Shannon

Posted on Jun 25, 2021 • Edited on Jun 28, 2021

Don't let your Terraform go rogue with Conftest and the Open Policy Agent

#terraform #devops

Overview

Terraform is an incredible resource to turn any API into declarative, configurable code with Hashicorp's HCL language. However, the world is often at your fingertips when creating cloud resources with Terraform. Frequently, an HCL codebase is run through a CI/CD pipeline, and without proper checks or human involvement, a developer can destroy or change critical resources in production environments.

Insert Conftest! As they state in their GitHub description, Conftest tests against structured configuration data using the Open Policy Agent Rego query language. In the case of Terraform, this means we're actually running unit tests against sample JSON and actual tests against the Terraform plan JSON.

Writing some basic Terraform to test

Every time you plan or apply Terraform, the output of this plan, apply, or destroy can be viewed locally in order to see the potential changes. Note: this is only in Terraform >= 0.12. In order to test our Terraform, we will be generating the output of a plan in our current working directory.

Every Terraform plan output follows a similar pattern, and we can parse this in order to test whether specific resources are being modified, created, or deleted. First up, we're going to make some really simple Terraform resources. Create a new directory and add the following code to a main.tf file:

terraform {
    required_providers {}
}

resource "null_resource" "fake_instance" {
    count = 2
}

This code creates a null_resource, which implements the standard resource lifecycle but takes no further action. Meaning, we're not really doing anything with this Terraform other than generating some resources for our Terraform file. Specifically, we're creating 2 resources because count = 2.

Creating the Terraform file

Once you've created this file, it just takes a few CLI commands with the Terraform binary in order to generate a file:

Initialize the Terraform: terraform init
Create a plan: terraform plan -out=tfplan_2_resources_planned
Generate a JSON file of the Terraform plan: terraform show -json ./tfplan_2_resources_planned | jq > tfplan_2_resources_planned.json

Analyzing the Terraform plan JSON file with JQ

Now, you should have a JSON file in your local working directory that is parseable to see the patterns Terraform establishes to show info about any Terraform resource being created, changed, or destroyed. We can utilize jq to view a few of these, but I'd definitely suggest just scrolling through the file yourself!

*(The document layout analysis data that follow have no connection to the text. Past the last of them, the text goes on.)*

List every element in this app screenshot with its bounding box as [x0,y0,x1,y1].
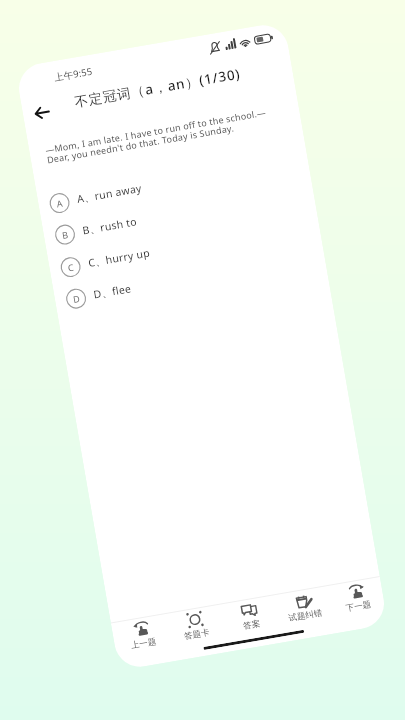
staticText: C [67,261,75,274]
staticText: Dear, you needn't do that. Today is Sund… [46,121,235,166]
button[interactable]: 下一题 [328,579,386,624]
button[interactable]: 试题纠错 [275,588,334,633]
staticText: B、rush to [81,214,138,238]
button[interactable]: C [49,213,296,286]
staticText: —Mom, I am late. I have to run off to th… [44,106,267,156]
button[interactable]: A [38,149,285,222]
staticText: A [56,197,64,209]
staticText: 下一题 [345,599,372,614]
staticText: 答案 [242,618,261,632]
staticText: 试题纠错 [288,607,323,624]
staticText: A、run away [76,181,143,206]
button[interactable]: 答案 [221,597,280,642]
button[interactable]: 上一题 [113,616,172,661]
staticText: 上一题 [130,636,158,651]
staticText: 上午9:55 [53,65,94,84]
staticText: B [61,228,69,241]
button[interactable]: D [55,244,302,318]
button[interactable]: B [44,180,290,254]
staticText: 不定冠词（a，an）(1/30) [73,65,242,111]
staticText: D [72,292,81,305]
staticText: D、flee [92,281,132,302]
button[interactable]: Back [28,99,56,127]
button[interactable]: 答题卡 [166,607,226,651]
staticText: C、hurry up [87,245,152,270]
staticText: 答题卡 [183,627,211,642]
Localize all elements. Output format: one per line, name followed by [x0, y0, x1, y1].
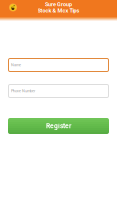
- staticText: Name: [11, 63, 21, 67]
- staticText: Register: [46, 122, 71, 130]
- button[interactable]: Sure Group logo: [0, 4, 22, 14]
- button[interactable]: Name: [8, 58, 109, 72]
- button[interactable]: Phone Number: [8, 84, 109, 98]
- staticText: Stock & Mcx Tips: [38, 8, 80, 14]
- staticText: Phone Number: [11, 89, 35, 93]
- staticText: Sure Group: [45, 1, 72, 8]
- button[interactable]: Register: [8, 118, 109, 134]
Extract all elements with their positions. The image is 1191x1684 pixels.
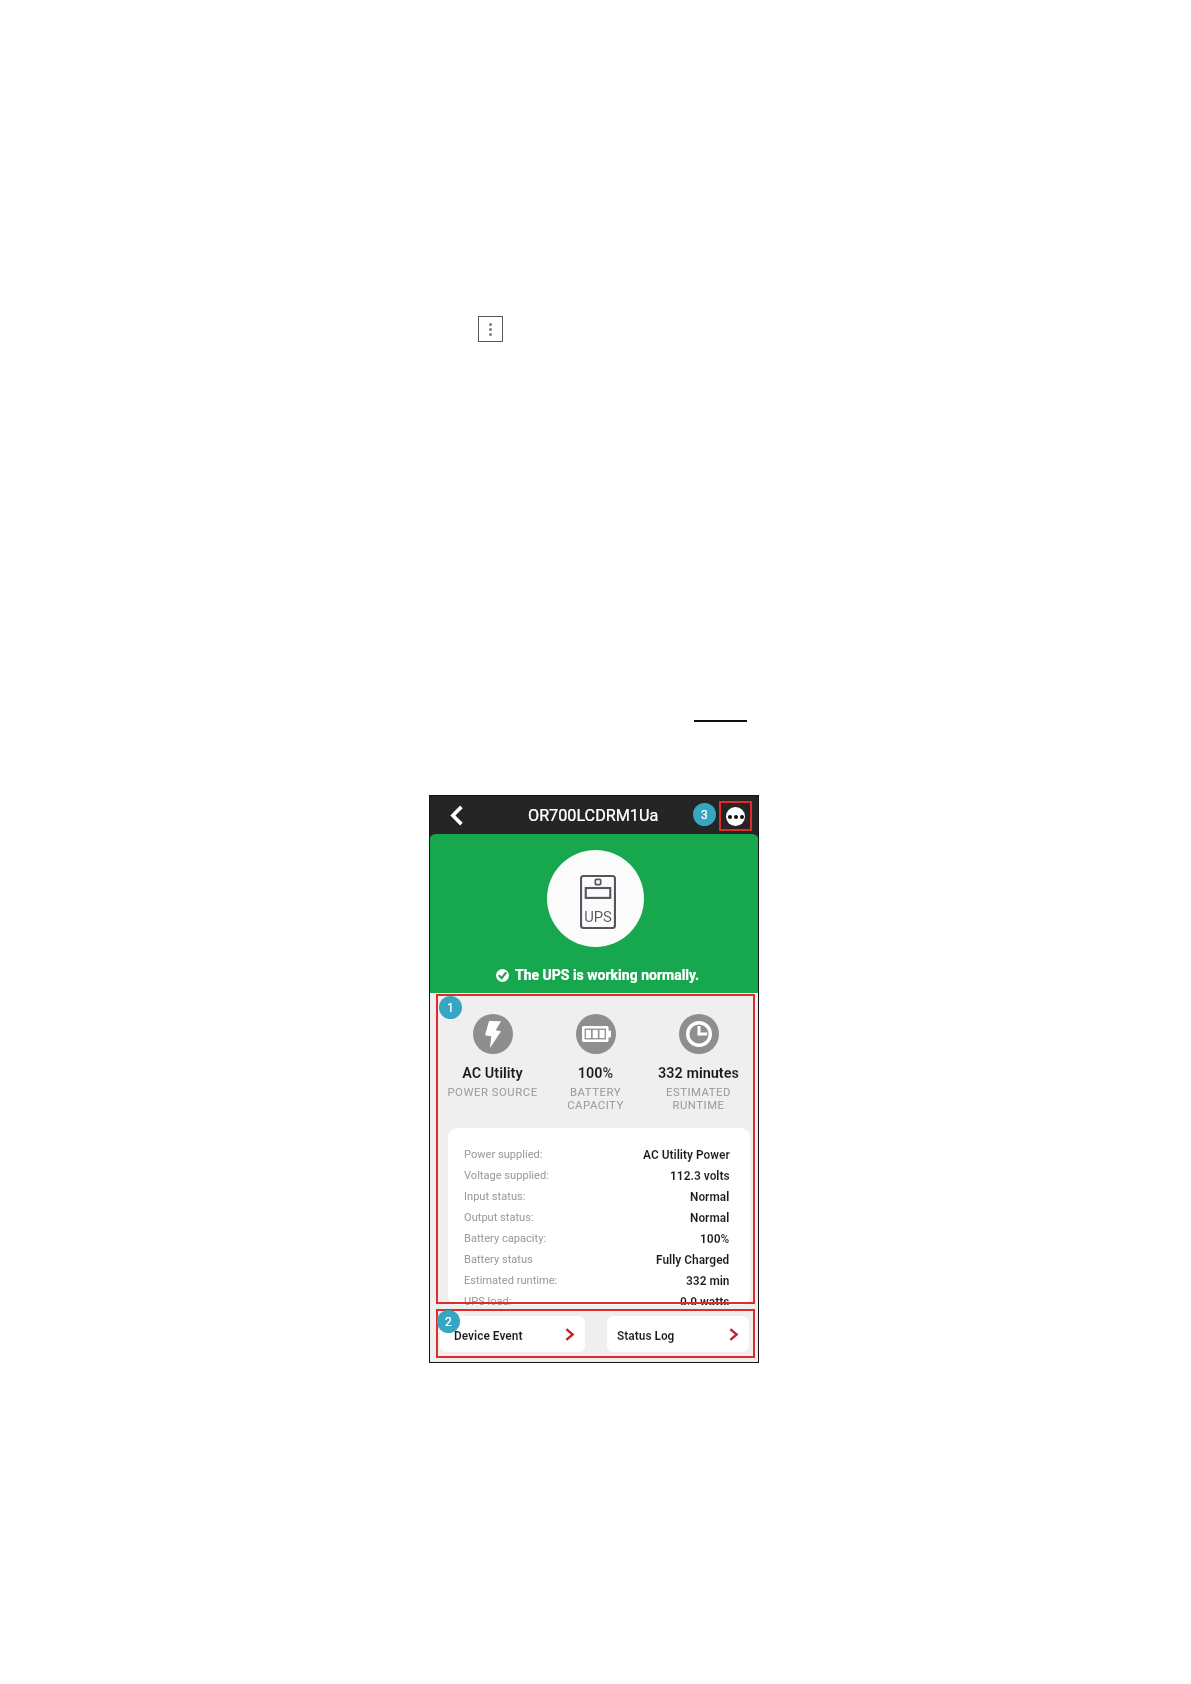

Resource changes: cat tfplan_2_resources_planned.json | jq .resource_changes
Type of resources being changed: cat tfplan_2_resources_planned.json | jq '.resource_changes[].type'
Resource action (change, create, destroy): cat tfplan_2_resources_planned.json | jq '.resource_changes[].change.actions[]'

There are many, many possibilities for what can be tested in this file. For instance, I could confirm that the Terraform version is not changed by looking at the terraform_version key in the state file or whether the AWS provider is using the official release. It's really worth digging into this file's structure.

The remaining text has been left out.